- YOUR ASSIGNMENT -
Going through the data below, tally every line where the string "Pneumatici" occurs, then give only the tally.

**** EXTRACTED ENTRIES

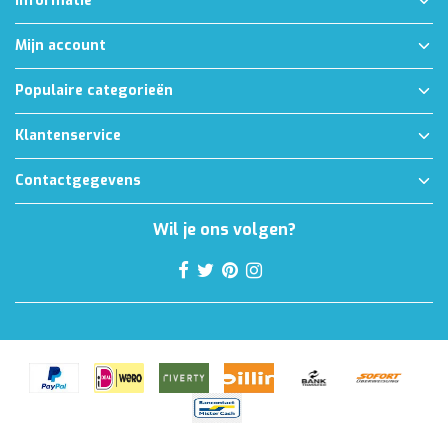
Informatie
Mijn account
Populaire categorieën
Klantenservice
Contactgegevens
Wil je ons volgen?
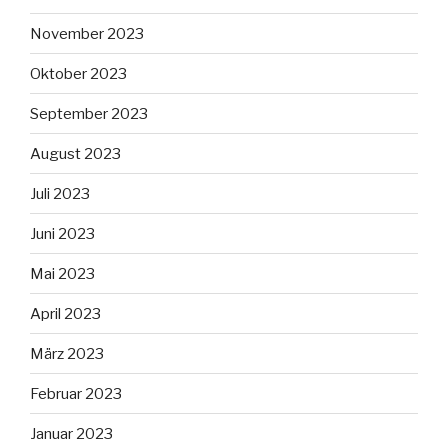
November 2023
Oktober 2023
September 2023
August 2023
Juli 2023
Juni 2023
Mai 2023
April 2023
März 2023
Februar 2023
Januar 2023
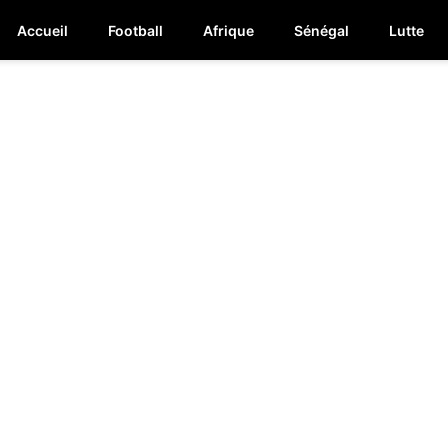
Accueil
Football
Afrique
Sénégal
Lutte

********
**** EXTRACTED ENTRIES

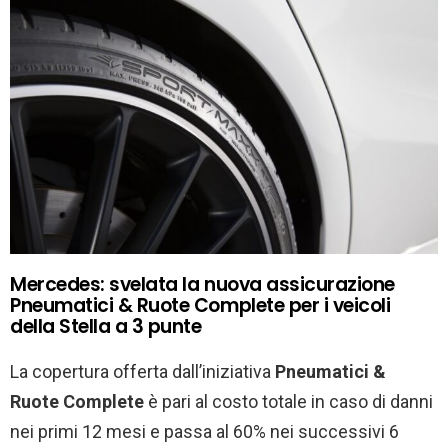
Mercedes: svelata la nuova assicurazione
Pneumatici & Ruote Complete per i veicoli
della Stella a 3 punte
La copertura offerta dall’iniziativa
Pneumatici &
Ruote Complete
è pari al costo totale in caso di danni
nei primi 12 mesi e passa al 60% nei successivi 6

********
**** EXTRACTED ENTRIES

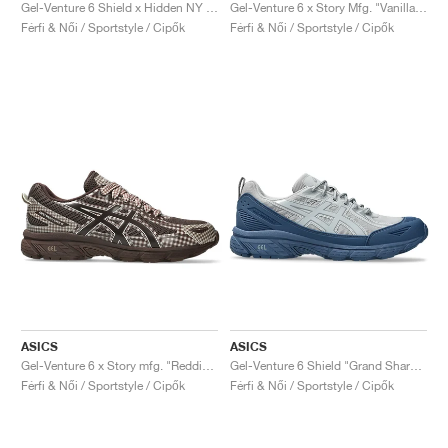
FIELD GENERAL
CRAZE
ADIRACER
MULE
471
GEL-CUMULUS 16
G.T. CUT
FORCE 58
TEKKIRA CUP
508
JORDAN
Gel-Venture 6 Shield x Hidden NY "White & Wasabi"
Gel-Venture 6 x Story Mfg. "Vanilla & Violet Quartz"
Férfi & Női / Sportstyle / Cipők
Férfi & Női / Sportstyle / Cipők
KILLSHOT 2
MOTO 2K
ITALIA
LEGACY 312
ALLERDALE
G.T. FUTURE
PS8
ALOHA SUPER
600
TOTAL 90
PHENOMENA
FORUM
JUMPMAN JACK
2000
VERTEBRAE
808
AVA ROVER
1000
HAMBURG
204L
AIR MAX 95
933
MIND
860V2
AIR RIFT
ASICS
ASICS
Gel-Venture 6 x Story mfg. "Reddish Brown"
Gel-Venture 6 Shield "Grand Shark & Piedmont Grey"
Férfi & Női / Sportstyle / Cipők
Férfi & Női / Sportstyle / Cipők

********

- RESPONSE FOR THIS EXERCISE -
2